When Hamas takes center stage in realm of world opinion

Although the UN General Assembly vote condemning Hamas did not pass, all sides have chalked it up as a victory.

US Ambassador to the United Nations Nikki Haley speaks to the General Assembly before a vote in the General Assembly June 13, 2018 in New York.  (photo credit: DON EMMERT / AFP)
US Ambassador to the United Nations Nikki Haley speaks to the General Assembly before a vote in the General Assembly June 13, 2018 in New York.
(photo credit: DON EMMERT / AFP)
The United Nations General Assembly voted on a resolution last week that if passed would have condemned Hamas, the terrorist group that controls the Gaza Strip. Though the measure failed to muster the necessary support, Israel, the Palestinian Authority (PA) and Hamas all claimed victory.
Prime Minister Benjamin Netanyahu praised the “sweeping majority” and “principled stand” of those who voted in favor of the United States-drafted resolution.
On the other hand, Hamas spokesman Sami Abu Zahri tweeted that, “the failure of the American venture at the UN represents a slap to the US administration and confirmation of the legitimacy of the resistance.”
PA President Mahmoud Abbas likewise hailed the result, even though his Ramallah-based government has for over a decade repeatedly clashed with Hamas. The PA leader stressed that under no circumstances would he “allow for the condemnation of the Palestinian national struggle.”
Utilizing what some observers have decried as an underhanded tactic, members of the assembly approved a preliminary motion requiring a two-thirds majority for the American resolution to succeed. This effectively ensured its failure and was done even though past votes in the GA have required only a simple majority to pass.
The draft, put forth by outgoing US ambassador to the UN Nikki Haley, won 87 votes compared to 58 against and 32 abstentions in the 193-seat body.
“In the Middle East everyone declares victory regardless of the results,” Yossi Mekelberg, Professor of International Relations at Regent’s University in London, told The Media Line.
A majority denounced the group's indiscriminate firing of rockets into Israel; use of burning kites and balloons; and construction of tunnels for the purpose of attacking the Jewish state, he explained. Yet there were some countries like Guatemala and Japan that hedged their bets, so to speak, by supporting the first motion requiring the two-thirds threshold and then voting in favor of the resolution.

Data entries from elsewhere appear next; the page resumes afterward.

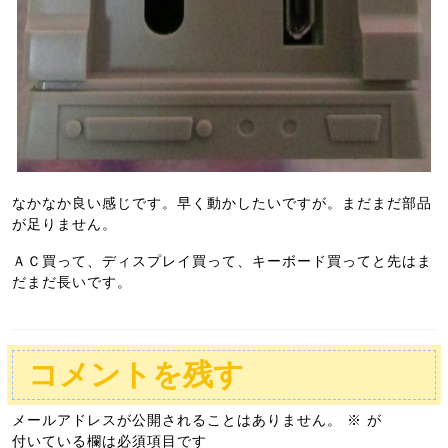
なかなか良い感じです。早く動かしたいですが。まだまだ部品
が足りません。
ＡＣ買って、ディスプレイ買って、キーボード買ってと先はま
だまだ長いです。
コメントを残す
メールアドレスが公開されることはありません。
※
が
付いている欄は必須項目です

“I suspect that there are two minds on this issue," Prof. Mekelberg related. "These countries wanted to condemn Hamas, but they didn’t want to make it too easy considering the dire conditions in Gaza. It says to Israel ‘yes, we support you against Hamas’ aggression, but the violence is also happening in a context.’ And this is the duality by which some countries try to send a message.
“Yet I am not so sure Hamas can record a victory here with 87 countries voting against them." Responding to the fact that most Arab countries voted against the measure, Prof.
Mekelberg cautioned that one should not put “the whole Arab world in one basket” as Hamas is viewed differently in each nation.
“It is important to differentiate between what people think on the so-called ‘Arab street’ and what governments do. The former are generally sympathetic with the underdog Hamas and its fight against ‘occupation’ and the Israeli naval blockade of Gaza.”
But when it comes to the latter things are murkier. States like Qatar, which is close to Hamas, represents the discord in the Arab world over support for such groups. “Many states cannot back Hamas too closely because that would mean they endorse similar movements in their own countries,” Prof. Mekelberg concluded.
Brig. Gen. (res.) Nitzan Nuriel, the former director of the Counter-Terrorism Bureau at the Israeli Prime Minster’s Office, conveyed to The Media Line that “we are living in an era when all sides can declare victory and it is the truth.
“From Hamas’ point of view, they succeeded as the resolution did not pass. But from Israel’s perspective, for the first time a resolution like that had a chance of going through.
Yet Israel still needs to ask itself why so many states which requested the two-thirds majority still support the Jewish state." “This sends Israel a message that ‘we can support you, but only if the resolution is meaningless.’ In this sense, I belong to those who are asking very pragmatic questions: What has really been changed because of the vote? The real issues are not taking place in the UN. If that body really wants to change things, they could take much more dramatic decisions than just vote against Hamas,” Nuriel added.
“What can really affect Hamas is what the pragmatic Sunni states are prepared to do. They have much more influence on the group than other organs or states."